(1) proves that f(x) is increasing function,
(2) Find the maximum and minimum value of f(x).
② Let the function f(x)=ax? +1\bx+c is odd function (a, b, c∈Z), f (1) = 2, f (2) < 3. Find the values of a, b and C.
③ Let the quadratic function f(x)=x? -4x- 1 Find the maximum and minimum values of the function in the interval.
(1) Proof:
Let x 1, x2∈R, x 1 < x2.
F(x+y)=f(x)+f(y)- 1, namely f(x+y)-f(x)=f(y)- 1.
f(x2)-f(x 1)= f(x2-x 1)- 1
∫x 1 < x2
∴x2-x 1>0
According to the conditions, f (x2-x 1) > 1.
∴f(x2-x 1)- 1>0
That is, f (x2)-f (x 1) > 0.
The function is an increasing function.
(2)
∵ The function is increasing function (proved).
When x= 1, f(x) takes the minimum value; When x=2, f(x) takes the maximum value.
Split 3 into 1+2, and then split 2 into 1+ 1.
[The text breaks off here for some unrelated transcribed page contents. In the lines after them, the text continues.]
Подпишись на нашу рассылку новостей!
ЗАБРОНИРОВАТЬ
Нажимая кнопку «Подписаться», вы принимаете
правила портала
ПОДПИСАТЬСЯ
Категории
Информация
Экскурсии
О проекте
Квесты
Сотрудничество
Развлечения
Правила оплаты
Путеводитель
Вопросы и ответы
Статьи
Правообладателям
f(3)= f(2)+f( 1)- 1 = f( 1)+f( 1)- 1+f( 1)- 1 = 3f( 1)-2 = 4
F( 1)=2。
f(2)=2f( 1)- 1=3
The maximum value of ∴f(x) is 3 and the minimum value is 2.
②
The function ∫ is odd function, and f( 1)=(a+ 1)/b+c=2.
∴f(- 1)=(a+ 1)/-b+c=-2
The numerator is the same, and the result is reciprocal, so the denominator is reciprocal.
The solution is c=0.
F( 1)=(a+ 1)/b=2, that is, a+ 1=2b.
f(2)=(4a+ 1)/2b0
X 1,x2∈。
∴x 1x2+x 1+x2+ 1>0
That is, f (x2)-f (x 1) > 0.
The function is an increasing function.
∴ When x= 1, the function obtains the minimum value f( 1)=0.
When x=3, the function gets the maximum value f(3)= 1/2.
To sum up, the maximum value of this function is 1/2, and the minimum value is 0.